══ Information provided ══

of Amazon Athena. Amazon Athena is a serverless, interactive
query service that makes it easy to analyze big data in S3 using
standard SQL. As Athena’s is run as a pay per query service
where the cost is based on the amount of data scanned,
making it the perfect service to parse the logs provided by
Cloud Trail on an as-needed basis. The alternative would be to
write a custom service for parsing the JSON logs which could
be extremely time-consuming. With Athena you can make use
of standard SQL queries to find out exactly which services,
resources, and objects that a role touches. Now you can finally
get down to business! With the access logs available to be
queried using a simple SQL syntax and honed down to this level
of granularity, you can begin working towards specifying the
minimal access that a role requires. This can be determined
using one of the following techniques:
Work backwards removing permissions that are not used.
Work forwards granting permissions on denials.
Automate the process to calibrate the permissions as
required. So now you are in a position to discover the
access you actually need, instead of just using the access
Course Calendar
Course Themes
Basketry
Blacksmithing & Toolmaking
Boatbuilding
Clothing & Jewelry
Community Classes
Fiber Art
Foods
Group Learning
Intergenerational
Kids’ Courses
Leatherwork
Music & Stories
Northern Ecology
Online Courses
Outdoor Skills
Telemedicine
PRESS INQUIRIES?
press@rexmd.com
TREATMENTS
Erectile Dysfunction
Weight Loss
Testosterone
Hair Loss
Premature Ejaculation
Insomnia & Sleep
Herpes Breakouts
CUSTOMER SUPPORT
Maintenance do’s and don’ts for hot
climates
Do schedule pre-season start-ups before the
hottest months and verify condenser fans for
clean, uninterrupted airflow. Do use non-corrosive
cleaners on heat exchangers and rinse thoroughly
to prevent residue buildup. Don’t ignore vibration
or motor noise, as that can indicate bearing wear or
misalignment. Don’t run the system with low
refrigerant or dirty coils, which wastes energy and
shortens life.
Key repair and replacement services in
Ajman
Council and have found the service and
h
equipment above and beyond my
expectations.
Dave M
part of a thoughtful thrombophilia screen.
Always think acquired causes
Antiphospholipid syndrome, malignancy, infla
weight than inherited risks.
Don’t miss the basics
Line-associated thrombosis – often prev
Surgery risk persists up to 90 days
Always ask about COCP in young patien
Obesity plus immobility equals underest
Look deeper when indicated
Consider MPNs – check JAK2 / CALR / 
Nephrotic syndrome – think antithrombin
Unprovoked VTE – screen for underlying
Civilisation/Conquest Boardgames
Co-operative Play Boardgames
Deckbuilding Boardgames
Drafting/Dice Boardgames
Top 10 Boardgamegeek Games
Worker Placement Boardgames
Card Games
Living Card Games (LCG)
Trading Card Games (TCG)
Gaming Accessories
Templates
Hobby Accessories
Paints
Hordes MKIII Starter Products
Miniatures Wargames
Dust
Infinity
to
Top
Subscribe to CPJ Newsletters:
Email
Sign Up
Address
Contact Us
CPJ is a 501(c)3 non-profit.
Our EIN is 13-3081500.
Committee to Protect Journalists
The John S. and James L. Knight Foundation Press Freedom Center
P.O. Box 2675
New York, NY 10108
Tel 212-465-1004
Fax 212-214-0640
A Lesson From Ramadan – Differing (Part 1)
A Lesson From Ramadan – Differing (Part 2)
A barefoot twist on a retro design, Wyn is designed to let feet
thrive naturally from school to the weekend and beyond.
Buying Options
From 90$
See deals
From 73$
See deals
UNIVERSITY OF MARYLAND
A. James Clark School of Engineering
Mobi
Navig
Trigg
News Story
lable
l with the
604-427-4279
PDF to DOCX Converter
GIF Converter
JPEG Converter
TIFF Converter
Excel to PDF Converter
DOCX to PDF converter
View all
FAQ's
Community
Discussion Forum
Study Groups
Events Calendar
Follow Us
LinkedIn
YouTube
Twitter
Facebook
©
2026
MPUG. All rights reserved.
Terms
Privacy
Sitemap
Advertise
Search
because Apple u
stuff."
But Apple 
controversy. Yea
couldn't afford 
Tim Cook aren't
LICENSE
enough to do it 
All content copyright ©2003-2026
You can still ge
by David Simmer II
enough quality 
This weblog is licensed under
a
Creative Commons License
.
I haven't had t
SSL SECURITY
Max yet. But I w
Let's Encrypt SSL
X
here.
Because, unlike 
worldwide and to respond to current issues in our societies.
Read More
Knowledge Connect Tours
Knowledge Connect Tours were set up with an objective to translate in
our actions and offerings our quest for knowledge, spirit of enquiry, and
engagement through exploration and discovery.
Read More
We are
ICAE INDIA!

═══

= Work request =
Every entry should be retyped exactly as shown.

= Your response =
of Amazon Athena. Amazon Athena is a serverless, interactive
query service that makes it easy to analyze big data in S3 using
standard SQL. As Athena’s is run as a pay per query service
where the cost is based on the amount of data scanned,
making it the perfect service to parse the logs provided by
Cloud Trail on an as-needed basis. The alternative would be to
write a custom service for parsing the JSON logs which could
be extremely time-consuming. With Athena you can make use
of standard SQL queries to find out exactly which services,
resources, and objects that a role touches. Now you can finally
get down to business! With the access logs available to be
queried using a simple SQL syntax and honed down to this level
of granularity, you can begin working towards specifying the
minimal access that a role requires. This can be determined
using one of the following techniques:
Work backwards removing permissions that are not used.
Work forwards granting permissions on denials.
Automate the process to calibrate the permissions as
required. So now you are in a position to discover the
access you actually need, instead of just using the access
Course Calendar
Course Themes
Basketry
Blacksmithing & Toolmaking
Boatbuilding
Clothing & Jewelry
Community Classes
Fiber Art
Foods
Group Learning
Intergenerational
Kids’ Courses
Leatherwork
Music & Stories
Northern Ecology
Online Courses
Outdoor Skills
Telemedicine
PRESS INQUIRIES?
press@rexmd.com
TREATMENTS
Erectile Dysfunction
Weight Loss
Testosterone
Hair Loss
Premature Ejaculation
Insomnia & Sleep
Herpes Breakouts
CUSTOMER SUPPORT
Maintenance do’s and don’ts for hot
climates
Do schedule pre-season start-ups before the
hottest months and verify condenser fans for
clean, uninterrupted airflow. Do use non-corrosive
cleaners on heat exchangers and rinse thoroughly
to prevent residue buildup. Don’t ignore vibration
or motor noise, as that can indicate bearing wear or
misalignment. Don’t run the system with low
refrigerant or dirty coils, which wastes energy and
shortens life.
Key repair and replacement services in
Ajman
Council and have found the service and
h
equipment above and beyond my
expectations.
Dave M
part of a thoughtful thrombophilia screen.
Always think acquired causes
Antiphospholipid syndrome, malignancy, infla
weight than inherited risks.
Don’t miss the basics
Line-associated thrombosis – often prev
Surgery risk persists up to 90 days
Always ask about COCP in young patien
Obesity plus immobility equals underest
Look deeper when indicated
Consider MPNs – check JAK2 / CALR / 
Nephrotic syndrome – think antithrombin
Unprovoked VTE – screen for underlying
Civilisation/Conquest Boardgames
Co-operative Play Boardgames
Deckbuilding Boardgames
Drafting/Dice Boardgames
Top 10 Boardgamegeek Games
Worker Placement Boardgames
Card Games
Living Card Games (LCG)
Trading Card Games (TCG)
Gaming Accessories
Templates
Hobby Accessories
Paints
Hordes MKIII Starter Products
Miniatures Wargames
Dust
Infinity
to
Top
Subscribe to CPJ Newsletters:
Email
Sign Up
Address
Contact Us
CPJ is a 501(c)3 non-profit.
Our EIN is 13-3081500.
Committee to Protect Journalists
The John S. and James L. Knight Foundation Press Freedom Center
P.O. Box 2675
New York, NY 10108
Tel 212-465-1004
Fax 212-214-0640
A Lesson From Ramadan – Differing (Part 1)
A Lesson From Ramadan – Differing (Part 2)
A barefoot twist on a retro design, Wyn is designed to let feet
thrive naturally from school to the weekend and beyond.
Buying Options
From 90$
See deals
From 73$
See deals
UNIVERSITY OF MARYLAND
A. James Clark School of Engineering
Mobi
Navig
Trigg
News Story
lable
l with the
604-427-4279
PDF to DOCX Converter
GIF Converter
JPEG Converter
TIFF Converter
Excel to PDF Converter
DOCX to PDF converter
View all
FAQ's
Community
Discussion Forum
Study Groups
Events Calendar
Follow Us
LinkedIn
YouTube
Twitter
Facebook
©
2026
MPUG. All rights reserved.
Terms
Privacy
Sitemap
Advertise
Search
because Apple u
stuff."
But Apple 
controversy. Yea
couldn't afford 
Tim Cook aren't
LICENSE
enough to do it 
All content copyright ©2003-2026
You can still ge
by David Simmer II
enough quality 
This weblog is licensed under
a
Creative Commons License
.
I haven't had t
SSL SECURITY
Max yet. But I w
Let's Encrypt SSL
X
here.
Because, unlike 
worldwide and to respond to current issues in our societies.
Read More
Knowledge Connect Tours
Knowledge Connect Tours were set up with an objective to translate in
our actions and offerings our quest for knowledge, spirit of enquiry, and
engagement through exploration and discovery.
Read More
We are
ICAE INDIA!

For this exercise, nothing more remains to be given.